──────── DATASET ENTRIES ────────
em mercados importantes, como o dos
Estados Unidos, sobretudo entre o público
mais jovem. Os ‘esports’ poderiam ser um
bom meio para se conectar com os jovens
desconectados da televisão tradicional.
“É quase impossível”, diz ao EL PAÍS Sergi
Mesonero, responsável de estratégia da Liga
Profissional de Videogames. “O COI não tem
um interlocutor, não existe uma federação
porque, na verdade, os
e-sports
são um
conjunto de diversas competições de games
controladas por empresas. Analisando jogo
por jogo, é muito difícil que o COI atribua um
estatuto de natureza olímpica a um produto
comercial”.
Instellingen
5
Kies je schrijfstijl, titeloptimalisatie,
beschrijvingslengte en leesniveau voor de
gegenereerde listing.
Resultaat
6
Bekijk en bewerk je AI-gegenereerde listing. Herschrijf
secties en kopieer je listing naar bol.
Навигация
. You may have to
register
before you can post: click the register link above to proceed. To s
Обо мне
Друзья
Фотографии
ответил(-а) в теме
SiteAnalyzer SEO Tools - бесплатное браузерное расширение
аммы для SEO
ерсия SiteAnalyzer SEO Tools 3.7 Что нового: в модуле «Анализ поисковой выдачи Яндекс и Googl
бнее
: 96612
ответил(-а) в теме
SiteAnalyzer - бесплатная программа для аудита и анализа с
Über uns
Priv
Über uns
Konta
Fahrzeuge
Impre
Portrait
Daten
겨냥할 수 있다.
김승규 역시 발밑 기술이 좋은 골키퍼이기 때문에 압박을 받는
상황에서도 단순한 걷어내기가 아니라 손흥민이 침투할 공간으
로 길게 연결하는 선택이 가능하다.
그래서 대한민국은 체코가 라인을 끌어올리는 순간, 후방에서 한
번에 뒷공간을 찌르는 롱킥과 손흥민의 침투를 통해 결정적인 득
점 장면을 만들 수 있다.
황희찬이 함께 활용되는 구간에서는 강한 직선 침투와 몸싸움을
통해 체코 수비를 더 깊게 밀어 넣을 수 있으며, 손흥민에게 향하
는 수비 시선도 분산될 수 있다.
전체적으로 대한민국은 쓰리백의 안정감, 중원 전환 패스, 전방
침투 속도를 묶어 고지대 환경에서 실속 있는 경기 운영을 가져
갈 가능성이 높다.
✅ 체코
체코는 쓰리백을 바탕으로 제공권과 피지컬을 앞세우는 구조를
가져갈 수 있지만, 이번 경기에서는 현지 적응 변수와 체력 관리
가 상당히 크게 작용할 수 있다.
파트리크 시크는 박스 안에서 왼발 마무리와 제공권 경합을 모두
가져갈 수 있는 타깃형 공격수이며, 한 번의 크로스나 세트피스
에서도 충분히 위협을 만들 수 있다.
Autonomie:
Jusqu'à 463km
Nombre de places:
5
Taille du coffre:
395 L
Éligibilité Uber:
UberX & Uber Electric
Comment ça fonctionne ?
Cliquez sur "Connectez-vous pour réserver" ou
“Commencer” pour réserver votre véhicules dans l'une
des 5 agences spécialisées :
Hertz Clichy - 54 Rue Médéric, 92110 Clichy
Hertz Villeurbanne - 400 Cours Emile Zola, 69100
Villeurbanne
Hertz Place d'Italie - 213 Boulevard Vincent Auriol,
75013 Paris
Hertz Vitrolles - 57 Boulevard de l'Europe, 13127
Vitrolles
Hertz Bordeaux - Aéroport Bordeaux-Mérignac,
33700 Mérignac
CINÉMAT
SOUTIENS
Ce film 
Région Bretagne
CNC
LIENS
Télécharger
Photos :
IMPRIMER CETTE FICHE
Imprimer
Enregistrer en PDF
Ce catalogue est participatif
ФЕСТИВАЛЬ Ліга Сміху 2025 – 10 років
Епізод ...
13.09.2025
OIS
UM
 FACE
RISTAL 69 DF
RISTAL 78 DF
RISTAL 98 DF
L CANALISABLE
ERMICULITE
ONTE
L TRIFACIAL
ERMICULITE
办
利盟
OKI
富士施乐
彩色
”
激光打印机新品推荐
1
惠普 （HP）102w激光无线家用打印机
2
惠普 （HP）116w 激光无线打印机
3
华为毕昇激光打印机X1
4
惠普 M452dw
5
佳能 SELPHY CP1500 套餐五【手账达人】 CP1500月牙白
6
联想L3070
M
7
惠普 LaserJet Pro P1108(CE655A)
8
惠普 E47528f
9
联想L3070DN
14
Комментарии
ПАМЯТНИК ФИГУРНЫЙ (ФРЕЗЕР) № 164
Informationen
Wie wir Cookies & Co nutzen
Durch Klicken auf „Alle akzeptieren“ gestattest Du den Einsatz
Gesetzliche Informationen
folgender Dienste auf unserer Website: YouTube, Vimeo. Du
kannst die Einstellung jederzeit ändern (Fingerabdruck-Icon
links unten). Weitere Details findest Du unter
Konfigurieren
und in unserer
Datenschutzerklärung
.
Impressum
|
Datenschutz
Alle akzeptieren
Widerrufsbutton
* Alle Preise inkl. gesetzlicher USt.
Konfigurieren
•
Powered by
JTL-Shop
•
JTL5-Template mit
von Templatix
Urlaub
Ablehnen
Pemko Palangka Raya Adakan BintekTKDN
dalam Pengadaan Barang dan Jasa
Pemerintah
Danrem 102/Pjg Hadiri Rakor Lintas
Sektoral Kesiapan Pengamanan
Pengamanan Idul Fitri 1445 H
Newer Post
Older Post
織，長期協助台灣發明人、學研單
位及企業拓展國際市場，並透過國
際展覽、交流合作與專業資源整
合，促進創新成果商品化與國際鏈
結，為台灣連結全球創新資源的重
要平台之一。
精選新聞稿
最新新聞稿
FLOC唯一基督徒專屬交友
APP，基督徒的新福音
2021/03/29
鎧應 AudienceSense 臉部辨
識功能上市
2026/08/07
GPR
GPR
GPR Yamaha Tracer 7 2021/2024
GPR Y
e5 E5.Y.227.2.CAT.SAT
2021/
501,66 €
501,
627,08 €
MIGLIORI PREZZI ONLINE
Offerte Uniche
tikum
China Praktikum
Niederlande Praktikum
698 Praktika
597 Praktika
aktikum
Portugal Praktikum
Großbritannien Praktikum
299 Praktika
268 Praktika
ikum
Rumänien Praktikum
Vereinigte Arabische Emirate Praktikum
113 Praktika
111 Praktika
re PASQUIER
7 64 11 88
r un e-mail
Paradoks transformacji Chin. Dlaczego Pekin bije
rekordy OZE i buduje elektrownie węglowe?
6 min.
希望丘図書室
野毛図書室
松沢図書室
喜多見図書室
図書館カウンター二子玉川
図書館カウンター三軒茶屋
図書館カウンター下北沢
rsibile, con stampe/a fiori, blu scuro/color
────────
# ASSIGNMENT:
Every line of the listing that includes "Villeurbanne" must be shown.

# WORKED SOLUTION:
Hertz Villeurbanne - 400 Cours Emile Zola, 69100
Villeurbanne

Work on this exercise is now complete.